I'm not sure, but my solution is:
$\quad$We define:
$$
\begin{aligned}
\langle\alpha_0,\ldots&\rangle\prec\langle\beta_0,\ldots\rangle
\leftrightarrow\\
&\text{there is }k\text{ such that }\\
&\qquad\alpha_k<\beta_k\text{ and }\alpha_i=\beta_i
\text{ for all }i<k,\\
\langle\alpha_i:i<m&\rangle<\langle\beta_i:i<n\rangle\leftrightarrow\\
&\text{either }\sum_{i<m}\alpha_i+m <
\sum_{i<n}\beta_i+n\\
&\text{or }\sum_{i<m}\alpha_i+m=\sum_{i<n}\beta_i+n\\
&\qquad\text{ and }
\langle\alpha_i:i<m\rangle\prec\langle\beta_i:i<n\rangle.\\
\end{aligned}
$$
$\quad$Let $X$ be the class of all finite sequences
of ordinals. The relation $<$ defined above is a linear ordering of $X$. Moreover, if $S\subset X$ is nonempty,
then $S$ has a least element. If we let
$\Gamma(\alpha)=$ the order-type of the set
$\{\beta\in X:\beta<\alpha\}$ for $\alpha\in X$,
then $\Gamma$ is a one-to-one mapping of $X$ onto $Ord$.
Note that for a finite sequence $\alpha$ in $\omega$,
$\Gamma(\alpha)\in\omega$,
and so $\langle\omega\rangle$ is the least element $\alpha$ of $X$
such that $\alpha$ is not a finite sequence in $\omega$; thus
$\Gamma(\langle\omega\rangle)=\omega$.
$\quad$Let $\gamma(\alpha)=\Gamma(\langle\alpha\rangle)$.
Note that $\gamma(\alpha)$ is an increasing function of $\alpha$, and
also that since each infinite cardinal is indecomposable,
by definition of $(X,<)$, $\gamma(\omega_\alpha)$ is the set of all
finite sequences in $\omega_\alpha$. Let $\eta(\alpha)=$ the order-type
of the set of all finite sequences in $\alpha$. Then
$\gamma(\alpha)\le\eta(\alpha)$ and $\gamma(\omega_\alpha)
=\eta(\omega_\alpha)$ for each $\alpha$. We show that
$\gamma(\omega_\alpha)=\omega_\alpha$ by induction
of $\alpha$. This is true for $\alpha=0$. Thus let $\alpha$ be the least
ordinal such that $\gamma(\omega_\alpha)\ne\omega_\alpha$.
Since $\gamma$ is increasing, $\gamma(\omega_\alpha)\ge\omega_\alpha$;
thus $\gamma(\omega_\alpha)>\omega_\alpha$,
and so there is a sequence $\beta$ such that
$\Gamma(\beta)=\omega_\alpha$ and $\beta<\langle\omega_\alpha\rangle$.
Then there is an ordinal $\delta$ such that
$\beta<\langle\delta\rangle<\langle\omega_\alpha\rangle$; thus
$\Gamma(\beta)=\omega_\alpha<\gamma(\delta)\le\eta(\delta)$
$\Leftrightarrow$ $\aleph_\alpha\le|\eta(\delta)|$ $=$ $|\eta(|\delta|)|
\le\eta(|\delta|)$.
But since $\delta<\omega_\alpha$, by the minimality of $\alpha$,
$\eta(|\delta|)=|\delta|<\aleph_\alpha$.
A contradiction.
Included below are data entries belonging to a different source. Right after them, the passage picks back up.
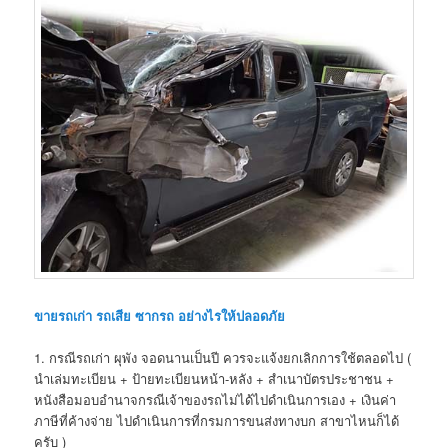
ขายรถเก่า รถเสีย ซากรถ อย่างไรให้ปลอดภัย
1. กรณีรถเก่า ผุพัง จอดนานเป็นปี ควรจะแจ้งยกเลิกการใช้ตลอดไป (
นำเล่มทะเบียน + ป้ายทะเบียนหน้า-หลัง + สำเนาบัตรประชาชน +
หนังสือมอบอำนาจกรณีเจ้าของรถไม่ได้ไปดำเนินการเอง + เงินค่า
ภาษีที่ค้างจ่าย ไปดำเนินการที่กรมการขนส่งทางบก สาขาไหนก็ได้
ครับ )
Finally, by definition of $\gamma$,
for each nonzero limit ordinal $\alpha$, $\gamma(\omega_\alpha)=
\text{sup }\{\gamma(\omega_\xi):\xi<\alpha\}=\omega_\alpha$.
For $f,g\in\operatorname{Ord}^{<\omega}$ define $n_{f,g}$ to be the value $\min\{n\mid f(n)\neq g(n)\}$ (if $f\neq g$). Now you can define $f<g$ to mean this: \begin{align*} &\max\operatorname{ran}(f) < \max\operatorname{ran}(g)\\ \lor&(\max\operatorname{ran}(f) = \max\operatorname{ran}(g) \land \operatorname{dom}(f) < \operatorname{dom}(g))\\ \lor&(\max\operatorname{ran}(f) = \max\operatorname{ran}(g) \land \operatorname{dom}(f) = \operatorname{dom}(g) \land f(n_{f,g}) < g(n_{f,g})) \end{align*} This is the well-ordering you're looking for. Now prove that it does what it's supposed to do!
Hint: Let $A_g$ be the initial segment $\{ f \in \operatorname{Ord}^{<\omega} \mid f < g \}$. It is easy to see that for every $\alpha$ the set $A_{\{(0,\alpha)\}}$ is equal to $\alpha^{<\omega}$; specifically - replacing $\alpha$ with $\omega_\alpha$ -, each $\omega_\alpha^{<\omega}$ is an initial segment in $<$.
Because of $|\omega_\alpha|\leq|\omega_\alpha^{<\omega}|$, the order type of $\omega_\alpha^{<\omega}$ can't be smaller than $\omega_\alpha$. Now suppose there's a smallest $\alpha$ such that the order type of $\omega_\alpha^{<\omega}$ is strictly greater than $\omega_\alpha$ and show that this leads to a contradiction.